Headlines have called dirt the new Prozac. We dig it! Educators, parents and community members that have read studies that show how working in soil makes people more relaxed and happy – and possibly smarter – might want to get students involved in gardening projects. For those planning projects for the upcoming school year, take inspiration from this schoolyard community garden. Where last year stood a parking lot, this year grows a bumper crop of veggies and keen minds.

A depaved parking lot serves as a preschool garden.

Most striking about this school garden is the hand-made signs that the kids made to identify the crops. Most have illustrations and color. The occasional backwards “Y” or the “watermelon” sign stretching onto 3 sheets of paper makes them even more endearing.

Kid-made signs add cute color and extend the garden teaching into the classroom.

Why not take 3 signs to write "watermelon"?

To the side is a nice gathering area with natural stump/logs for meetings and lessons.
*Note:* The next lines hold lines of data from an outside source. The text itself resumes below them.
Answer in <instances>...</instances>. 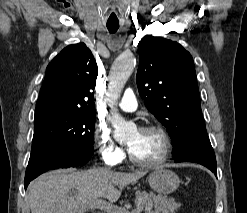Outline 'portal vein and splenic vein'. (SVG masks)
I'll return each instance as SVG.
<instances>
[{
	"label": "portal vein and splenic vein",
	"mask_w": 247,
	"mask_h": 213,
	"mask_svg": "<svg viewBox=\"0 0 247 213\" xmlns=\"http://www.w3.org/2000/svg\"><path fill=\"white\" fill-rule=\"evenodd\" d=\"M85 207L88 208H98L107 213H140L143 209L140 206H137L132 212H128L125 208L115 206L111 203H108L102 199H97L85 204Z\"/></svg>",
	"instance_id": "portal-vein-and-splenic-vein-1"
}]
</instances>
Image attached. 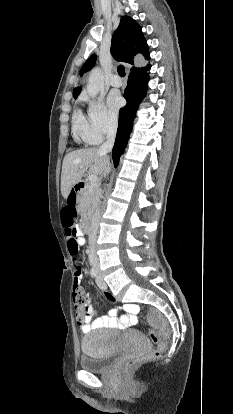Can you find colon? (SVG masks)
Listing matches in <instances>:
<instances>
[{
    "label": "colon",
    "instance_id": "obj_1",
    "mask_svg": "<svg viewBox=\"0 0 233 414\" xmlns=\"http://www.w3.org/2000/svg\"><path fill=\"white\" fill-rule=\"evenodd\" d=\"M76 217V211L73 209L72 212L64 211L62 218L66 235L68 236V249L70 254L72 251H79V245L76 238V229L74 226ZM76 260L78 261V258H76ZM72 298L77 321L80 325H82L87 322L86 316L83 315V310L85 309V306L88 305V297L82 285L77 291L72 288ZM147 321L154 328L150 331V338L153 342L157 343V348L150 352L149 356L152 358H157L165 348V343L162 341V337L169 334V329L166 320L156 309L148 310ZM140 360L141 358L138 356H132L128 358L124 364V369L130 370L134 368L140 362Z\"/></svg>",
    "mask_w": 233,
    "mask_h": 414
}]
</instances>
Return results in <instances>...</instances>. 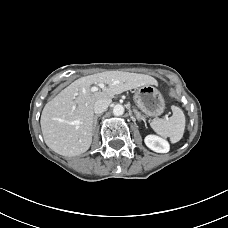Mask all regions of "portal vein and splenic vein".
Here are the masks:
<instances>
[{
	"mask_svg": "<svg viewBox=\"0 0 228 228\" xmlns=\"http://www.w3.org/2000/svg\"><path fill=\"white\" fill-rule=\"evenodd\" d=\"M99 87H100V88H104V84H103V83H99L98 86H93V87L91 88V92H96V91H98Z\"/></svg>",
	"mask_w": 228,
	"mask_h": 228,
	"instance_id": "1",
	"label": "portal vein and splenic vein"
}]
</instances>
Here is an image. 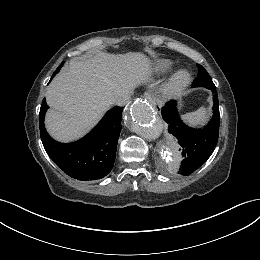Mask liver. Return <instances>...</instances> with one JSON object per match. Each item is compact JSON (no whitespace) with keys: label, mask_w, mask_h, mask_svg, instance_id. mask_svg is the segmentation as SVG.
<instances>
[{"label":"liver","mask_w":260,"mask_h":260,"mask_svg":"<svg viewBox=\"0 0 260 260\" xmlns=\"http://www.w3.org/2000/svg\"><path fill=\"white\" fill-rule=\"evenodd\" d=\"M152 75L150 59L140 52L72 59L48 86L45 117L49 134L71 142L86 134L102 118L119 93L146 83Z\"/></svg>","instance_id":"liver-1"}]
</instances>
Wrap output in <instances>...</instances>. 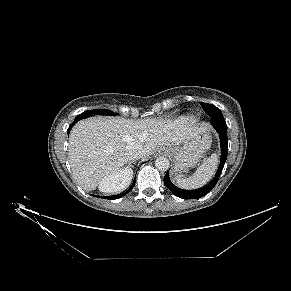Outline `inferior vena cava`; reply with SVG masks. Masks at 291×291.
I'll list each match as a JSON object with an SVG mask.
<instances>
[{"mask_svg": "<svg viewBox=\"0 0 291 291\" xmlns=\"http://www.w3.org/2000/svg\"><path fill=\"white\" fill-rule=\"evenodd\" d=\"M129 160H137L142 155V149L138 146L129 147L127 150Z\"/></svg>", "mask_w": 291, "mask_h": 291, "instance_id": "obj_1", "label": "inferior vena cava"}]
</instances>
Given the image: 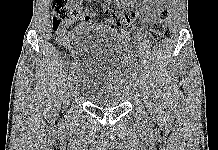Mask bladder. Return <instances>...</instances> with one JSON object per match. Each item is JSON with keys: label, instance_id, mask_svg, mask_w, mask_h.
<instances>
[{"label": "bladder", "instance_id": "bladder-1", "mask_svg": "<svg viewBox=\"0 0 218 150\" xmlns=\"http://www.w3.org/2000/svg\"><path fill=\"white\" fill-rule=\"evenodd\" d=\"M83 63L76 69L82 96L101 108L117 107L130 95L134 74L119 51V43L101 31L87 34L82 41Z\"/></svg>", "mask_w": 218, "mask_h": 150}]
</instances>
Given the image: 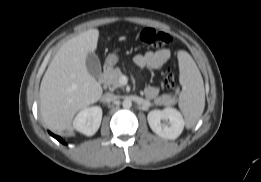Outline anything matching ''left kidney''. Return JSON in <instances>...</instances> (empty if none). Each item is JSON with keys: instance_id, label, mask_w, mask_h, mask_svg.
I'll return each mask as SVG.
<instances>
[{"instance_id": "obj_1", "label": "left kidney", "mask_w": 261, "mask_h": 182, "mask_svg": "<svg viewBox=\"0 0 261 182\" xmlns=\"http://www.w3.org/2000/svg\"><path fill=\"white\" fill-rule=\"evenodd\" d=\"M147 120L154 133L170 140L178 138L185 125L181 113L172 107L150 111Z\"/></svg>"}]
</instances>
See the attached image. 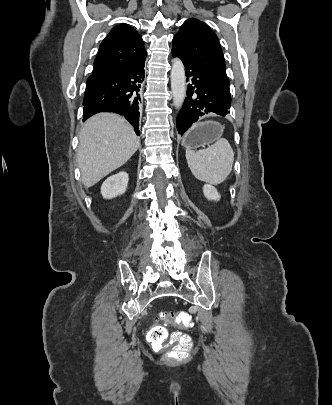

Stumps to the side of the garden create a nice meeting space for kids.

The layout of the garden uses keyhole gardening principles – basically loops so that you can access many different parts of the garden from different entry points.

Keyhole garden layout at a school garden allows access to multiple beds from one space.

The concept of companion planting is employed, putting plants that grow well together next to each other, like basil and tomatoes.

Companion planting in a school garden with homemade signs.

In addition, after noticing that hummingbirds were attracted to the nasturtiums, they placed a mini-hummingbird feeder above the flowers to encourage more visits.

After noticing hummingbirds attracted to the nasturtiums, they installed a small hummingbird feeder to encourage these welcome visitors.

One section has a series of triangle-shaped mounds that have the squash. It’s not hard to imagine the squash sprawling all over into the adjacent empty spaces throughout the summer.

Triangle raised bed mounds for melons.

Robust squash plants will sprawl every which way.